[Task directions]: All pictures must be dropped, while the entries are given again word for word.

[Data for processing]:

Segment Open

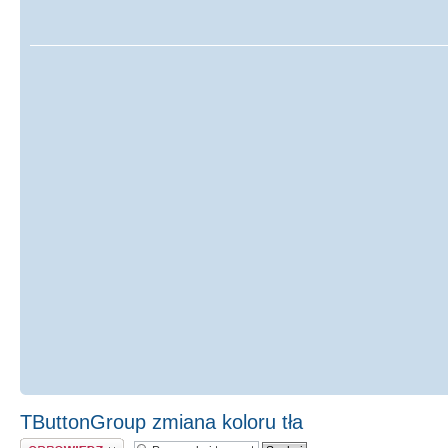
TButtonGroup zmiana koloru tła
Odpowiedz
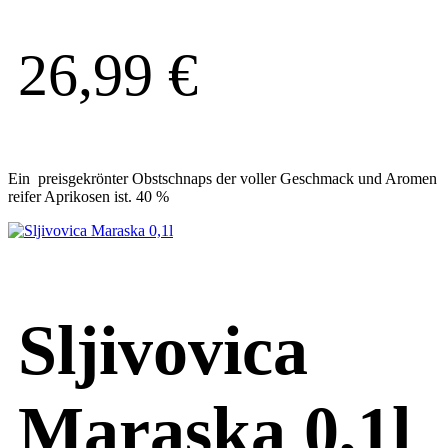
26,99
€
Ein preisgekrönter Obstschnaps der voller Geschmack und Aromen
reifer Aprikosen ist. 40 %
Sljivovica
Maraska 0,1l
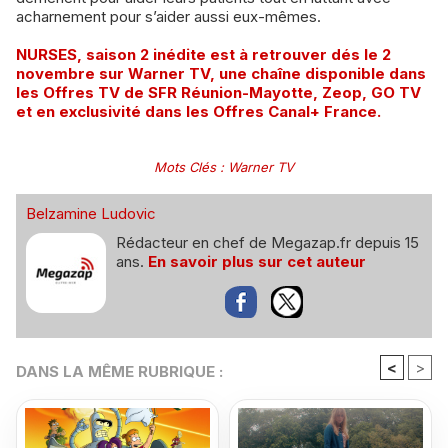
acharnement pour s’aider aussi eux-mêmes.
NURSES, saison 2 inédite est à retrouver dés le 2
novembre sur Warner TV, une chaîne disponible dans
les Offres TV de SFR Réunion-Mayotte, Zeop, GO TV
et en exclusivité dans les Offres Canal+ France.
Mots Clés
:
Warner TV
Belzamine Ludovic
Rédacteur en chef de Megazap.fr depuis 15
ans.
En savoir plus sur cet auteur
<
>
DANS LA MÊME RUBRIQUE :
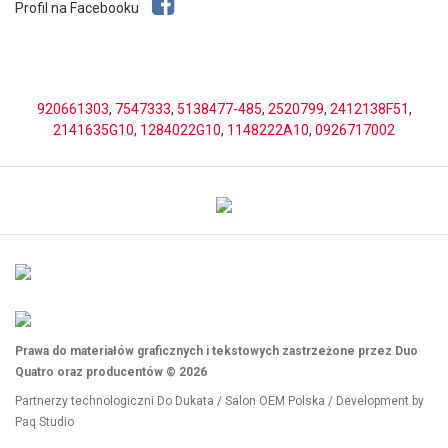
Profil na Facebooku
920661303
,
7547333
,
5138477-485
,
2520799
,
2412138F51
,
2141635G10
,
1284022G10
,
1148222A10
,
0926717002
Prawa do materiałów graficznych i tekstowych zastrzeżone przez Duo
Quatro oraz producentów © 2026
Partnerzy technologiczni
Do Dukata
/
Salon OEM Polska
/ Development by
Paq Studio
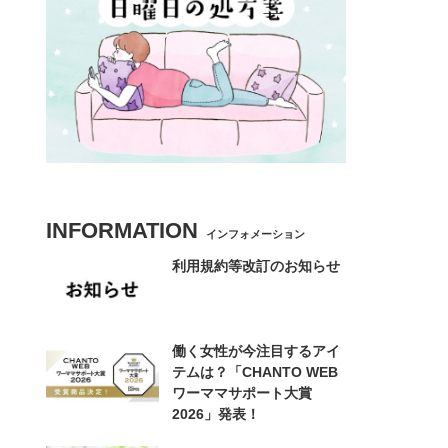
INFORMATION
インフォメーション
利用規約等改訂のお知らせ
働く女性が今注目するアイ
テムは？「CHANTO WEB
ワーママサポート大賞
2026」発表！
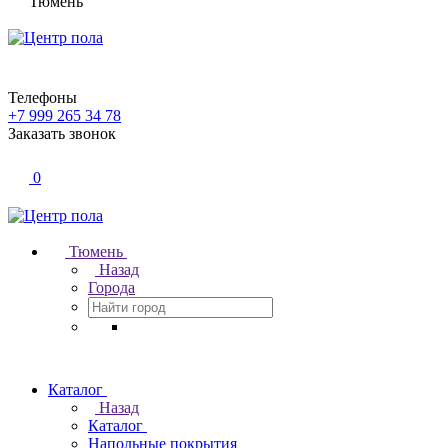
Тюмень
Телефоны
+7 999 265 34 78
Заказать звонок
0
Тюмень
Назад
Города
Каталог
Назад
Каталог
Напольные покрытия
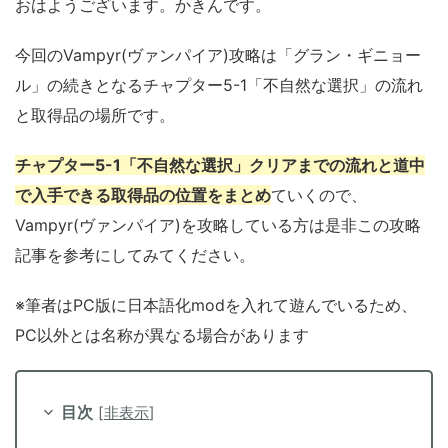
おはようございます。かきんです。
今回のVampyr(ヴァンパイア)攻略は「グラン・ギニョー
ル」の続きとなるチャプター5-1「不自然な選択」の流れ
と取得品の場所です。
チャプター5-1「不自然な選択」クリアまでの流れと道中
で入手できる取得品の位置をまとめ
ていくので、
Vampyr(ヴァンパイア)を攻略している方は是非この攻略
記事を参考にしてみてください。
※筆者はPC版に日本語化modを入れて遊んでいるため、
PC以外とは名称が異なる場合があります
目次
[
非表示
]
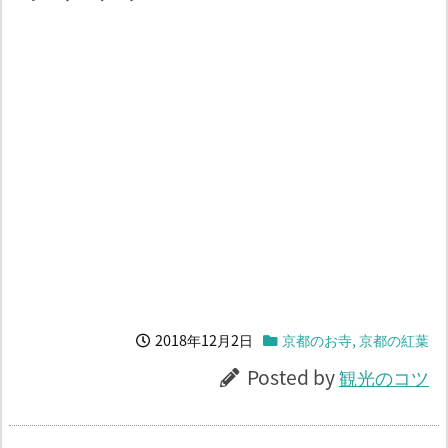
2018年12月2日
京都のお寺
,
京都の紅葉
Posted by
観光のコツ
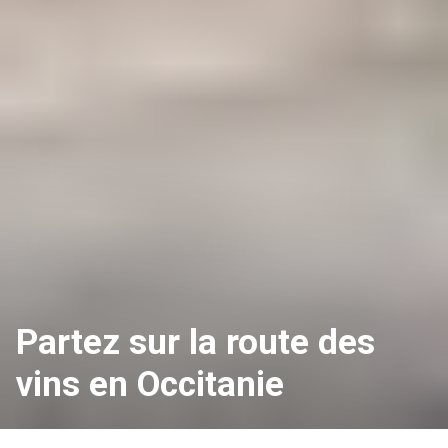
Partez sur la route des
vins en Occitanie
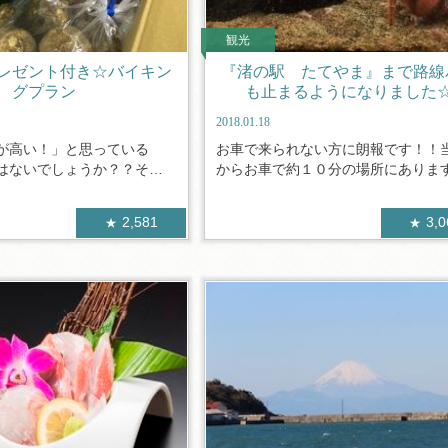
観光
レゼント付き☆バイキン
『渚の駅 たてやま』まで路線
グプラン
も止まるようになりました
2018.01.18
が高い！」と思っている
お車で来られない方に朗報です！！
はないでしょうか？？そこ
からお車で約１０分の場所にあります、
2,581
3,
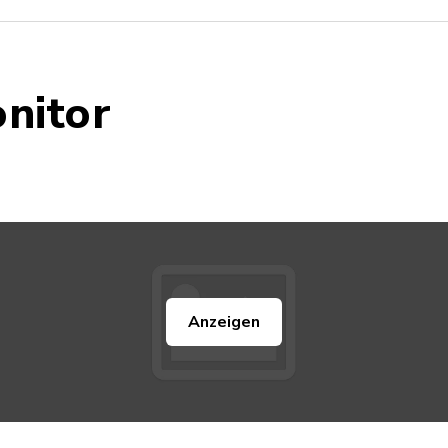
nitor
Anzeigen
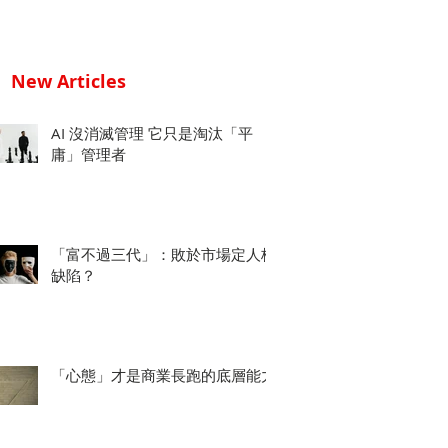
New Articles
AI 沒消滅管理 它只是淘汰「平
庸」管理者
「富不過三代」：敗於市場定人格
缺陷？
「心態」才是商業長跑的底層能力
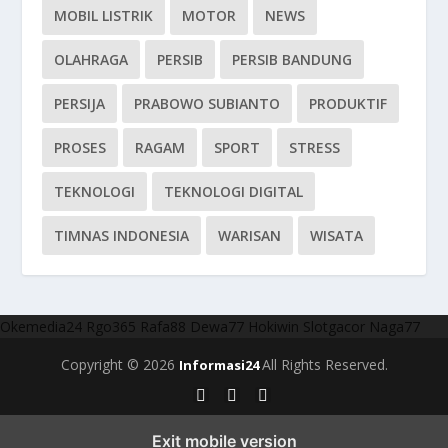
MOBIL LISTRIK
MOTOR
NEWS
OLAHRAGA
PERSIB
PERSIB BANDUNG
PERSIJA
PRABOWO SUBIANTO
PRODUKTIF
PROSES
RAGAM
SPORT
STRESS
TEKNOLOGI
TEKNOLOGI DIGITAL
TIMNAS INDONESIA
WARISAN
WISATA
Okemedia24
Rgo365
Rafa88
Dewa77
Hokiwin
Slotgacor
Naga77
Copyright © 2026
All Rights Reserved.
Informasi24
Exit mobile version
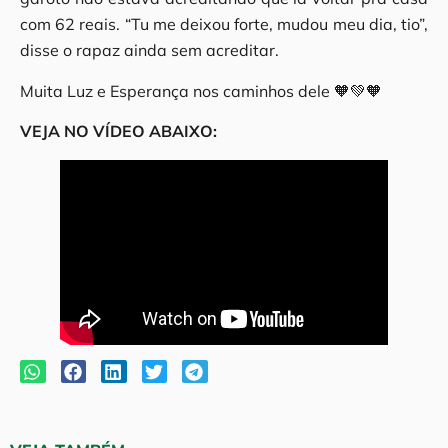
com 62 reais. “Tu me deixou forte, mudou meu dia, tio”,
disse o rapaz ainda sem acreditar.
Muita Luz e Esperança nos caminhos dele 🧡💚🧡
VEJA NO VÍDEO ABAIXO:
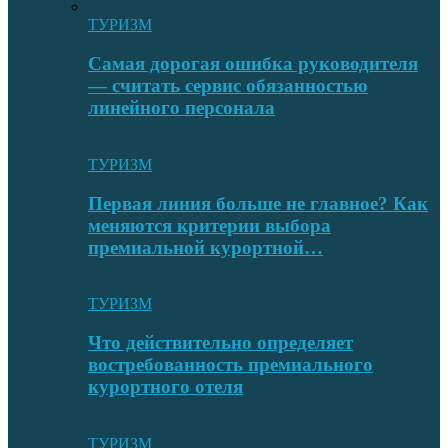
ТУРИЗМ
Самая дорогая ошибка руководителя
— считать сервис обязанностью
линейного персонала
ТУРИЗМ
Первая линия больше не главное? Как
меняются критерии выбора
премиальной курортной…
ТУРИЗМ
Что действительно определяет
востребованность премиального
курортного отеля
ТУРИЗМ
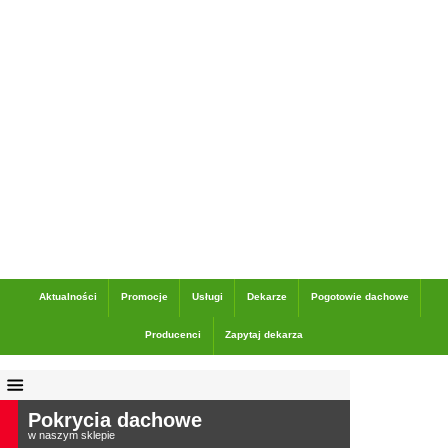
Dane adresowe
Aktualności
Promocje
Usługi
Dekarze
Pogotowie dachowe
Producenci
Zapytaj dekarza
Pokrycia dachowe
w naszym sklepie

Segment Closed

[Worked solution]:
TButtonGroup zmiana koloru tła
Odpowiedz
26,99
€
Ein preisgekrönter Obstschnaps der voller Geschmack und Aromen
reifer Aprikosen ist. 40 %
Sljivovica
Maraska 0,1l
acharnement pour s’aider aussi eux-mêmes.
NURSES, saison 2 inédite est à retrouver dés le 2
novembre sur Warner TV, une chaîne disponible dans
les Offres TV de SFR Réunion-Mayotte, Zeop, GO TV
et en exclusivité dans les Offres Canal+ France.
Mots Clés
:
Warner TV
Belzamine Ludovic
Rédacteur en chef de Megazap.fr depuis 15
ans.
En savoir plus sur cet auteur
<
>
DANS LA MÊME RUBRIQUE :
Profil na Facebooku
920661303
,
7547333
,
5138477-485
,
2520799
,
2412138F51
,
2141635G10
,
1284022G10
,
1148222A10
,
0926717002
Prawa do materiałów graficznych i tekstowych zastrzeżone przez Duo
Quatro oraz producentów © 2026
Partnerzy technologiczni
Do Dukata
/
Salon OEM Polska
/ Development by
Paq Studio
INFORMATION
インフォメーション
利用規約等改訂のお知らせ
働く女性が今注目するアイ
テムは？「CHANTO WEB
ワーママサポート大賞
2026」発表！
Тюмень
Телефоны
+7 999 265 34 78
Заказать звонок
0
Тюмень
Назад
Города
Каталог
Назад
Каталог
Напольные покрытия
おはようございます。かきんです。
今回のVampyr(ヴァンパイア)攻略は「グラン・ギニョー
ル」の続きとなるチャプター5-1「不自然な選択」の流れ
と取得品の場所です。
チャプター5-1「不自然な選択」クリアまでの流れと道中
で入手できる取得品の位置をまとめ
ていくので、
Vampyr(ヴァンパイア)を攻略している方は是非この攻略
記事を参考にしてみてください。
※筆者はPC版に日本語化modを入れて遊んでいるため、
PC以外とは名称が異なる場合があります
目次
[
非表示
]
2018年12月2日
京都のお寺
,
京都の紅葉
Posted by
観光のコツ
Partez sur la route des
vins en Occitanie
観光
レゼント付き☆バイキン
『渚の駅 たてやま』まで路線
グプラン
も止まるようになりました
2018.01.18
が高い！」と思っている
お車で来られない方に朗報です！！
はないでしょうか？？そこ
からお車で約１０分の場所にあります、
2,581
3,
nitor
Anzeigen
New Articles
AI 沒消滅管理 它只是淘汰「平
庸」管理者
「富不過三代」：敗於市場定人格
缺陷？
「心態」才是商業長跑的底層能力
MOBIL LISTRIK
MOTOR
NEWS
OLAHRAGA
PERSIB
PERSIB BANDUNG
PERSIJA
PRABOWO SUBIANTO
PRODUKTIF
PROSES
RAGAM
SPORT
STRESS
TEKNOLOGI
TEKNOLOGI DIGITAL
TIMNAS INDONESIA
WARISAN
WISATA
Okemedia24
Rgo365
Rafa88
Dewa77
Hokiwin
Slotgacor
Naga77
Copyright © 2026
All Rights Reserved.
Informasi24
Exit mobile version
com 62 reais. “Tu me deixou forte, mudou meu dia, tio”,
disse o rapaz ainda sem acreditar.
Muita Luz e Esperança nos caminhos dele 🧡💚🧡
VEJA NO VÍDEO ABAIXO:
ТУРИЗМ
Самая дорогая ошибка руководителя
— считать сервис обязанностью
линейного персонала
ТУРИЗМ
Первая линия больше не главное? Как
меняются критерии выбора
премиальной курортной…
ТУРИЗМ
Что действительно определяет
востребованность премиального
курортного отеля
ТУРИЗМ
Dane adresowe
Aktualności
Promocje
Usługi
Dekarze
Pogotowie dachowe
Producenci
Zapytaj dekarza
Pokrycia dachowe
w naszym sklepie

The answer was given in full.